Am Morgen, der dann folgte, erschien Rudolf nicht zum Frühstück; als die Mutter in seine Kammer ging, fand sie das Bett leer und augenscheinlich seit lange schon verlassen; erst nach einer weiteren Stunde trat er zu ihr in das Zimmer. Es war ihr nicht entgangen, daß seine Bewegungen hastig, daß ein unstetes Feuer in seinen Augen war; aber sie bezwang sich. »Du kommst wohl von einem weiten Spaziergange?« frug sie scheinbar ruhig.

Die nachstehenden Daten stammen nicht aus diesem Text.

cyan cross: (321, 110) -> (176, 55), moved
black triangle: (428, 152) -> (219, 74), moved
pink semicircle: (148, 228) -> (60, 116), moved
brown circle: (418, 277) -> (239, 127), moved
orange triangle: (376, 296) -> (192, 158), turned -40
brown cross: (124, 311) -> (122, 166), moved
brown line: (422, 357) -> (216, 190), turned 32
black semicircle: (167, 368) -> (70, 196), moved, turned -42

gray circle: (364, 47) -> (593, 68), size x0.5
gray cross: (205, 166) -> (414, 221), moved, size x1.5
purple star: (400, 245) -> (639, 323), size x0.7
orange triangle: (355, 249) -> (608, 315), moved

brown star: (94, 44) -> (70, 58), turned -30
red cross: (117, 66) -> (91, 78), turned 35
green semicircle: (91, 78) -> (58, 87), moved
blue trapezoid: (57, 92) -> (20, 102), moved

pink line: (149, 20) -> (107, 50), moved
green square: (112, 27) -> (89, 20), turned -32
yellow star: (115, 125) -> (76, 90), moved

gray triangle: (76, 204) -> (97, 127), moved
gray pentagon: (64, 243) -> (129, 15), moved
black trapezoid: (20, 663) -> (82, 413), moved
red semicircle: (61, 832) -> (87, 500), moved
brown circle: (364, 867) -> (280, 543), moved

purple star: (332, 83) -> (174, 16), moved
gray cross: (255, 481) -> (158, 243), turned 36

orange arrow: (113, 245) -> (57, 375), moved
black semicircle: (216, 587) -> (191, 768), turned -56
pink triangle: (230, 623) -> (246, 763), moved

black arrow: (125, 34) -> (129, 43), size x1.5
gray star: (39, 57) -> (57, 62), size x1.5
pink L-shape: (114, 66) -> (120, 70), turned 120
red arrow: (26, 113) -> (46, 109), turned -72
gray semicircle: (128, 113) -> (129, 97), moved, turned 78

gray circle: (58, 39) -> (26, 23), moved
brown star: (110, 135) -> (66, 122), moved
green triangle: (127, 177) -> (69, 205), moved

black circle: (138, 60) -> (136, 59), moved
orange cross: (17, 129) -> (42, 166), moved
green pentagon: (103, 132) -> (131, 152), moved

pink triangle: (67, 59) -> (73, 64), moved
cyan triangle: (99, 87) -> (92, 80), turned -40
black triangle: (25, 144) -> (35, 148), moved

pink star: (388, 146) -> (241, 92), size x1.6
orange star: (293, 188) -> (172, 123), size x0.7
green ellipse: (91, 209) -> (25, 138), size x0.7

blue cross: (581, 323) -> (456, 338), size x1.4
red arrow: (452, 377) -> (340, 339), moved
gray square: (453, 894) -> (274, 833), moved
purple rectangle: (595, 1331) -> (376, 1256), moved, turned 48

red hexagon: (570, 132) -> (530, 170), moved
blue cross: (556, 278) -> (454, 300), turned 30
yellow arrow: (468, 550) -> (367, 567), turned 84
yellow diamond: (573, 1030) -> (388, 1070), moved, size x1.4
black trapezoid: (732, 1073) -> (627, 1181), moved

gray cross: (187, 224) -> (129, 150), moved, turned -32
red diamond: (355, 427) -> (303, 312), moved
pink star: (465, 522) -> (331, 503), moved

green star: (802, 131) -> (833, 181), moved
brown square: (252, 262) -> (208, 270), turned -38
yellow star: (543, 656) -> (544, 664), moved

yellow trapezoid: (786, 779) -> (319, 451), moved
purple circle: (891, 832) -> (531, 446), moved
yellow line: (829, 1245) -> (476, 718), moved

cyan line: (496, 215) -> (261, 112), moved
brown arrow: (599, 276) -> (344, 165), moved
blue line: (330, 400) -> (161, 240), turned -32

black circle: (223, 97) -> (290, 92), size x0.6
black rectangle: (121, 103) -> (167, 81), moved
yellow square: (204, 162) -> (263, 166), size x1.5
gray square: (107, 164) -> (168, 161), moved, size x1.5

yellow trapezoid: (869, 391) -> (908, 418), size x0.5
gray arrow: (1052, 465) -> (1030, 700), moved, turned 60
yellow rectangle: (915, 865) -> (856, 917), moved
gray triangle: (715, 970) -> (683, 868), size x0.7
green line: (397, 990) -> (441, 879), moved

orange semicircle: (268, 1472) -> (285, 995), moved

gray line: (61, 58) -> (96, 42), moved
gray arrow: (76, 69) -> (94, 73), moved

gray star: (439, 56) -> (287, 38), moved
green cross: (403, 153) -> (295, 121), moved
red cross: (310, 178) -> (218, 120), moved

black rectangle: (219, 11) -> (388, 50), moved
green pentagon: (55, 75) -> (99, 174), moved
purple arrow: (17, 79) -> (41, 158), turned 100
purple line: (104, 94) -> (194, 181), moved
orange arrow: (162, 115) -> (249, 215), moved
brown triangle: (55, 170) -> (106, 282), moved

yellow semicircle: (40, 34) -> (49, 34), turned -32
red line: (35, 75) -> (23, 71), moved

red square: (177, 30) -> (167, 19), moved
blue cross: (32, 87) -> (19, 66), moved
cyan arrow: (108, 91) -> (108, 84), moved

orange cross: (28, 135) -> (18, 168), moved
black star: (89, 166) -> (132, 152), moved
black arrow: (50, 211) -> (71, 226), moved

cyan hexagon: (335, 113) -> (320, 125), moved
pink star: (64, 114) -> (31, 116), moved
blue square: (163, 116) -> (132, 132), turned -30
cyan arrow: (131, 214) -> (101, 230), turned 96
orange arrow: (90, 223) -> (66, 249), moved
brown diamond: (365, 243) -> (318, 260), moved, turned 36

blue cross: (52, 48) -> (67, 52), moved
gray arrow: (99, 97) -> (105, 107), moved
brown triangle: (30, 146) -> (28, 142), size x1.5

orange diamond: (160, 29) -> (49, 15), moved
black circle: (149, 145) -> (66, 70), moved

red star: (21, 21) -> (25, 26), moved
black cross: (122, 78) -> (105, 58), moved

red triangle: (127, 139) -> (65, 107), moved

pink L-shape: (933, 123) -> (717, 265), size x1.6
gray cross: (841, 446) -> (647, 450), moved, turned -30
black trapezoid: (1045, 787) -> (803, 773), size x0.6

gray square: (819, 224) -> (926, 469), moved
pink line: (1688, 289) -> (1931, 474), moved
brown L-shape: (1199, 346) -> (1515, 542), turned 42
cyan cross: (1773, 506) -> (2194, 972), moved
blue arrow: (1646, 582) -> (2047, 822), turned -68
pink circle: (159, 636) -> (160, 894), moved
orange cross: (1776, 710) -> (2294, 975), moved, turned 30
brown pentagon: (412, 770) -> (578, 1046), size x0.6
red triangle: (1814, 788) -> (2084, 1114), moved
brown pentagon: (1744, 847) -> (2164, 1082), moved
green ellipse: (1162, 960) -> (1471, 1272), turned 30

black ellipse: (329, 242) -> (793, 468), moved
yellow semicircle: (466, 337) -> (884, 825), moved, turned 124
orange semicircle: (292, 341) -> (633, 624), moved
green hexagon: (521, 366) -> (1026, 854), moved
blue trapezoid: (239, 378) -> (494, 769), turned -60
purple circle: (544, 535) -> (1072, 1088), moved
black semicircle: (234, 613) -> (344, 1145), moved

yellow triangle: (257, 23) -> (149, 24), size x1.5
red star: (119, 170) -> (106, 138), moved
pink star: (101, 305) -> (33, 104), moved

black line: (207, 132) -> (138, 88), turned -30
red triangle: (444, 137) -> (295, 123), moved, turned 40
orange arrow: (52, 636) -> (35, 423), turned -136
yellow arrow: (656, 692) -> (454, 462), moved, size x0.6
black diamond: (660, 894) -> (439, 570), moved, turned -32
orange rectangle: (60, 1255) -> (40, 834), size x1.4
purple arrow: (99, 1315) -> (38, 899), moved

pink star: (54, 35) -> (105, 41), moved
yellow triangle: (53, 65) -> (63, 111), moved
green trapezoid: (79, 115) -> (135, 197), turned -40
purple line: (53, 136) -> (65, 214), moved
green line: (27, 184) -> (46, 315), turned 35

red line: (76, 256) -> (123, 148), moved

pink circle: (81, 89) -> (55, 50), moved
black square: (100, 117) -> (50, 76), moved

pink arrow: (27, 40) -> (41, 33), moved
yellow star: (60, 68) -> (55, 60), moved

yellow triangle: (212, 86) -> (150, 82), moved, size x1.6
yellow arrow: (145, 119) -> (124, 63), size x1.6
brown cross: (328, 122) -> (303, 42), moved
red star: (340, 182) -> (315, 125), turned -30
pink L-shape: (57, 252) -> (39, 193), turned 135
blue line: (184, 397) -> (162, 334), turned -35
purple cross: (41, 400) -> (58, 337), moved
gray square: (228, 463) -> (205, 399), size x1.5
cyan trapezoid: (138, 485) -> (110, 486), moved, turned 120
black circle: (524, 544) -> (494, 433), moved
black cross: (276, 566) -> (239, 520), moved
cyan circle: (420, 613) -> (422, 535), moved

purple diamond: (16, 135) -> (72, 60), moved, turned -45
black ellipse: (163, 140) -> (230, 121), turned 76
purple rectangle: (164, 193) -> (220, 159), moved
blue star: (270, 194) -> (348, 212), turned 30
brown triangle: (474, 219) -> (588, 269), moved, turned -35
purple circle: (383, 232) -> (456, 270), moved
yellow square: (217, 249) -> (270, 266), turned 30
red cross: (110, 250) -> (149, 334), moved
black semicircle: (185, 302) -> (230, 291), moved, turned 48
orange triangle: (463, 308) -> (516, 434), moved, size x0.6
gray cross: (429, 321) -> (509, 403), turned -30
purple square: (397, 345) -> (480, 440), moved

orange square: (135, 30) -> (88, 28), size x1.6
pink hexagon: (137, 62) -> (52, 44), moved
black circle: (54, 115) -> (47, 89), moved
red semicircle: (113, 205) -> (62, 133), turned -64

»Ja, ja; ich bin recht weit umhergelaufen.«
»Aber dir ist nicht wohl! Du hast dich überanstrengt.«
»Du irrst, Mutter, ich bin kräftig wie je zuvor.«
»So sprich, was ist dir denn? Und laß mich nicht in solcher Angst!«
Rudolf war auf und ab gegangen; jetzt hielt er inne. »Mutter«, sagte er düster, »ich habe gestern übereilt gehandelt.«
Er wollte weitersprechen, aber die Mutter unterbrach ihn: »Du, Rudolf, übereilt? Das war nie deine Art! Und, gestern, sagst du? Gestern?«
Er nickte schweigend ; sie aber ergriff leidenschaftlich beide Hände ihres Sohnes: »Bereust du, Rudolf? Hat nur die Gegenwart des anderen Bewerbers dich so weit hingerissen? Wer weiß, du hättest vielleicht nur ein paar Tage noch zu warten brauchen ; und auch jetzt noch – –«
»Mutter!« rief er heftig, und dann: »Ich weiß von keinem anderen Bewerber.«
Frau von Schlitz besann sich. »Nun wohl«, entgegnete sie trocken, wie durch den ungewohnten Ton gekränkt, »was willst du denn von deiner Mutter?«
»Sag mir nur eines«, begann er zögernd; »weiß man hier von meiner Krankheit, von meinem Aufenthalte in der Anstalt? Hat Anna davon gewußt?«
Frau von Schlitz atmete tief auf: »Sei ruhig, mein Sohn; auch für sie, wie für alle Welt, war es – und es war ja auch in Wirklichkeit nichts anderes – nur eine Reise zur Erholung von schwerem Nervenübel.«
Aber die Augen des Sohnes blieben düster. »Ich dachte es«, sagte er; »und nun liegt es zwischen mir und meinem Glück.